Era legato agli Stati Uniti ma credeva fermamente all’Europa. Si batté, contro il parere di Romiti e di Cuccia, per l’ingresso dell’Italia nell’euro con il gruppo di testa. Sapeva benissimo che per le imprese sarebbe stata una bella sfida in quanto non sarebbe stato più possibile contare sulla svalutazione della lira. Ma sapeva altresì (e la questione è ancora di attualità) che l’autarchia, il rinchiudersi nei propri confini non assicura maggiore protezione, ma costringe l’intero paese in una gabbia, una vera e propria prigione. Forse un giorno si scriverà una biografia dell’Avv.
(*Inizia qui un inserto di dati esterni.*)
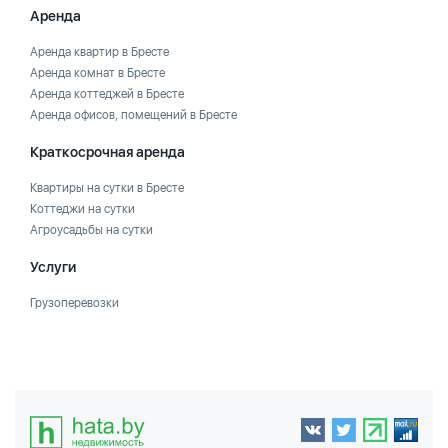
Аренда
Аренда квартир в Бресте
Аренда комнат в Бресте
Аренда коттеджей в Бресте
Аренда офисов, помещений в Бресте
Краткосрочная аренда
Квартиры на сутки в Бресте
Коттеджи на сутки
Агроусадьбы на сутки
Услуги
Грузоперевозки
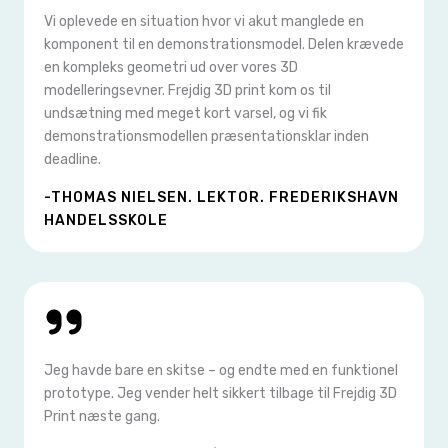
Vi oplevede en situation hvor vi akut manglede en
komponent til en demonstrationsmodel. Delen krævede
en kompleks geometri ud over vores 3D
modelleringsevner. Frejdig 3D print kom os til
undsætning med meget kort varsel, og vi fik
demonstrationsmodellen præsentationsklar inden
deadline.
-THOMAS NIELSEN. LEKTOR. FREDERIKSHAVN
HANDELSSKOLE
Jeg havde bare en skitse – og endte med en funktionel
prototype. Jeg vender helt sikkert tilbage til Frejdig 3D
Print næste gang.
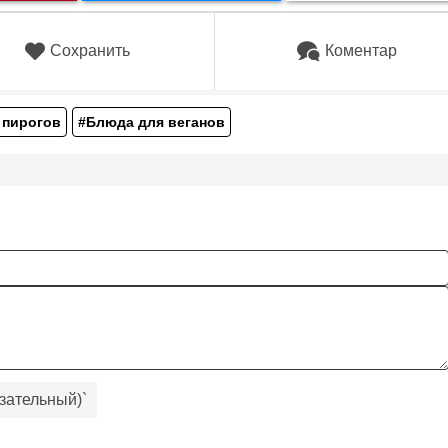
Сохранить
Коментар
 пирогов
#Блюда для веганов
зательный)
`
Agnelli sfrondata dai pettegolezzi, ma capace di restituirci un uomo complesso, con tante umane contraddizioni ma che è stato per il nostro paese una figura emblematica della nostra storia del secolo scorso.

Attraverso di lui si dovrebbe affrontare una ricostruzione storica della rinascita e poi del lento declino del nostro paese a partire dal dopoguerra fino ai nostri giorni. Capire le ragioni per le quali abbiamo smarrito il sentiero della crescita. Se oggi ripensiamo agli ultimi cinquant’anni del secolo scorso, e facciamo il confronto con il mondo di oggi ci accorgiamo che tutto è cambiato. La vita di allora ci sembra remota non di decenni, ma di secoli. Le grandi aziende di quegli anni non ci sono più, o si sono rimpicciolite tanto da confondersi con tutte le altre. Nella politica i partiti-chiesa, cioè ideologici, sono scomparsi ed al loro posto ci sono formazioni personali oppure basate sull’uno vale uno (che poi non è vero tanto che si decide di cambiar nome in una riunione di quattro persone).

I problemi che ci angustiavano in quegli anni, come la guerra chimica, o la contrapposizione tra finanza laica e finanza cattolica, sono svaniti. Così come a livello generale non siamo più tormentati dall’iperflazione. Siamo in un mondo totalmente diverso. Il protagonismo individuale spinto dai social ha demolito le vecchie classi dirigenti, che certo avevano non pochi torti, ma ha lasciato il vuoto al loro posto. Eppure, lentamente, si sta facendo strada la convinzione che una vera democrazia non può vivere senza una classe dirigente meritevole di avere la fiducia della maggioranza dei cittadini. E qui sta, forse, l’insegnamento più duraturo che possiamo trarre dalla figura dell’Avvocato Agnelli, uomo dell’altro secolo, ma che ci ricorda che la funzione del dirigente è inscindibile dalla assunzione di responsabilità, dal senso del dovere, e dal coraggio nell’affrontare i pericoli.

Ecco, volendo qualificare con un solo aggettivo la figura di Agnelli si può dire che è stato un uomo coraggioso.